Task prompt
Copy exactly the lines of the material below that run from the one containing "Uit voorzorg werden" through the one containing "konden de hulpdiensten met vervolg.". Copy no other lines.

Data listing

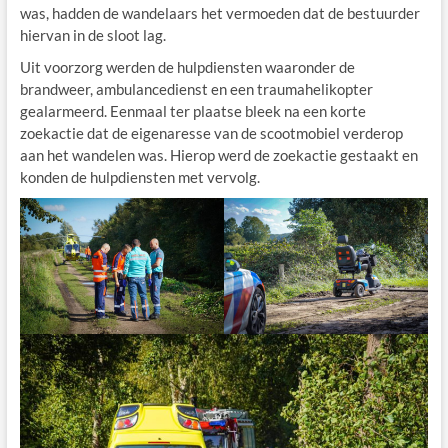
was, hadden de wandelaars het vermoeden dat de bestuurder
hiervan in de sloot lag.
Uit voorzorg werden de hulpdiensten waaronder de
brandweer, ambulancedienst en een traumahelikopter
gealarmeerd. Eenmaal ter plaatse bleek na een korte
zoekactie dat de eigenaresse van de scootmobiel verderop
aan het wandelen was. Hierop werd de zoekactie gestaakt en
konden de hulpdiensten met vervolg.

==

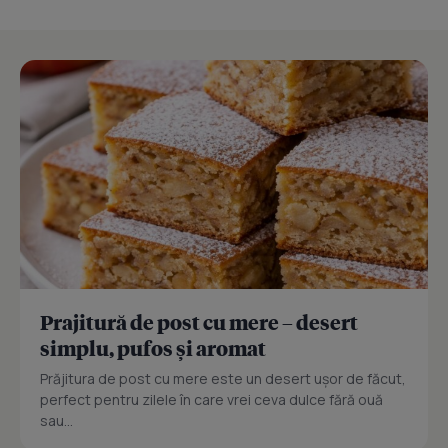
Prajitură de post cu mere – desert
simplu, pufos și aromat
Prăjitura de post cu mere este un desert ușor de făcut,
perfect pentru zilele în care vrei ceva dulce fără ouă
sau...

Output for this exercise
Uit voorzorg werden de hulpdiensten waaronder de
brandweer, ambulancedienst en een traumahelikopter
gealarmeerd. Eenmaal ter plaatse bleek na een korte
zoekactie dat de eigenaresse van de scootmobiel verderop
aan het wandelen was. Hierop werd de zoekactie gestaakt en
konden de hulpdiensten met vervolg.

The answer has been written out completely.